__Task instructions__: Which of the lines in the listing that follows hold "with"? Pull each one out.

(Beginning of Exercise materials)

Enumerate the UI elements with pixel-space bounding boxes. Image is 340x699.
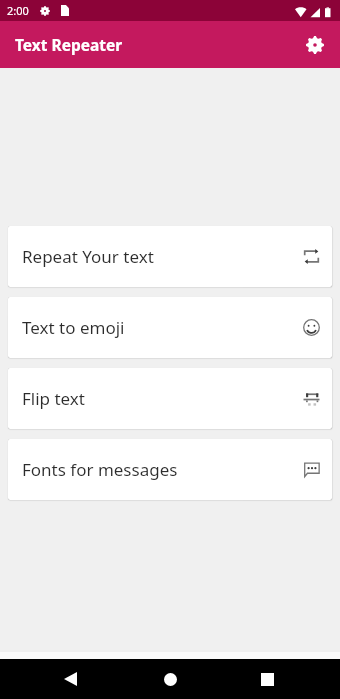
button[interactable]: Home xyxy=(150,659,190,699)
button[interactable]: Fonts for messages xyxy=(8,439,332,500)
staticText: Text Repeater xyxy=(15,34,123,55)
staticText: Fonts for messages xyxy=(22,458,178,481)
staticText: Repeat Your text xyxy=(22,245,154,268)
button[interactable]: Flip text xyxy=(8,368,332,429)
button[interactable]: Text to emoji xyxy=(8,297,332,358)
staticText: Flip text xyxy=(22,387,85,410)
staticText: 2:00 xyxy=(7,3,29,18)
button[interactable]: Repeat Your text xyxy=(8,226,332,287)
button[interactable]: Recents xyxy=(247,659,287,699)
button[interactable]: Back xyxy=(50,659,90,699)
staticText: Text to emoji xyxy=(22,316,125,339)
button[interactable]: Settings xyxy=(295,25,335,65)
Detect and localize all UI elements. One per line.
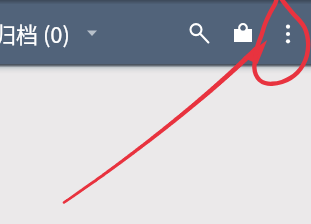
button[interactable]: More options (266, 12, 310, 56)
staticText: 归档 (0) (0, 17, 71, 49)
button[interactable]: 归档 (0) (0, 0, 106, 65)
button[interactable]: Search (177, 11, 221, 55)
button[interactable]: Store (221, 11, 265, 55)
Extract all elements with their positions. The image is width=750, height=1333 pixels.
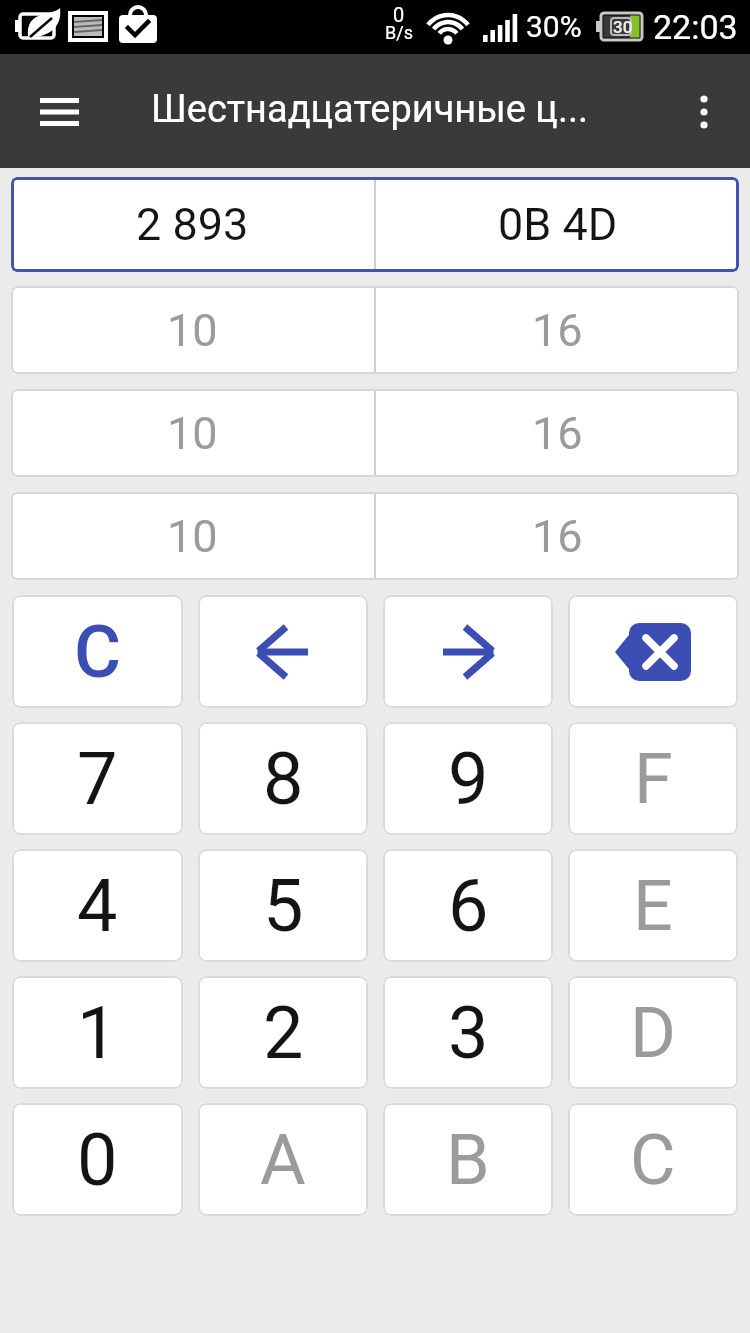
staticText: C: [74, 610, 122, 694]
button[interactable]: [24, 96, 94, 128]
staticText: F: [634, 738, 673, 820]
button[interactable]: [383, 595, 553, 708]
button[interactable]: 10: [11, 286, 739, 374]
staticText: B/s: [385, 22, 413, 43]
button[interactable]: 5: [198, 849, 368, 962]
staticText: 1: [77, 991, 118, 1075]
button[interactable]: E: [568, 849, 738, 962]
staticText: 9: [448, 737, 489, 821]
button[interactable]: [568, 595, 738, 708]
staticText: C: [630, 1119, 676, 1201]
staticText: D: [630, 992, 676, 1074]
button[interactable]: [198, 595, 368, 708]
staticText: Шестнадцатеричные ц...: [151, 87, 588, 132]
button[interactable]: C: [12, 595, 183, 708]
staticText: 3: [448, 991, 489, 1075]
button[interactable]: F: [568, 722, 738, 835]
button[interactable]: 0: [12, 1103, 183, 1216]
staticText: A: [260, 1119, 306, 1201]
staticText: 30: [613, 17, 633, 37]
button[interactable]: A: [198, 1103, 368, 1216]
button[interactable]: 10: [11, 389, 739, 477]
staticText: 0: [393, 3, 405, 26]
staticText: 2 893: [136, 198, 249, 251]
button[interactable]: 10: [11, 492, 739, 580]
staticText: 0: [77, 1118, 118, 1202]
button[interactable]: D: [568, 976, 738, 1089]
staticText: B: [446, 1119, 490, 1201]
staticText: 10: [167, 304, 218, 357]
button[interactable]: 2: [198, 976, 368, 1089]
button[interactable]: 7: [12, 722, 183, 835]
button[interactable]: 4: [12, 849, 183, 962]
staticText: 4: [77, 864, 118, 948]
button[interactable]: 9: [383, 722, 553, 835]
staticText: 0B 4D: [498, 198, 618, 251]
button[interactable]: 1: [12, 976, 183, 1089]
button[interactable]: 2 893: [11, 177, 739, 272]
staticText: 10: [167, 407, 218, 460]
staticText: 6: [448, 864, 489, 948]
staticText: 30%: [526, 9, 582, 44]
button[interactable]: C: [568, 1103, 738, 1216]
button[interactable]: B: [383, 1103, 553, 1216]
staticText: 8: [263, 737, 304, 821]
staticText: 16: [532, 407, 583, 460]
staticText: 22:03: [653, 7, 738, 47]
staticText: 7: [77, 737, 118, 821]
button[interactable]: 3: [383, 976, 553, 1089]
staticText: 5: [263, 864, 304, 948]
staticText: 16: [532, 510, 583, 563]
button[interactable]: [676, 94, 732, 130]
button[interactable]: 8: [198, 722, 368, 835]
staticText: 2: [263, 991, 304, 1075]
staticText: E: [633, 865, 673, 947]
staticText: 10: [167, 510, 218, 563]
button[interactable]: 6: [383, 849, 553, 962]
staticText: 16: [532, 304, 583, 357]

(End of Exercise materials)

__Task answer__:
Enumerate the UI elements with pixel-space bounding boxes. Image is 340x699.
Extract all elements with their positions. The image is width=750, height=1333 pixels.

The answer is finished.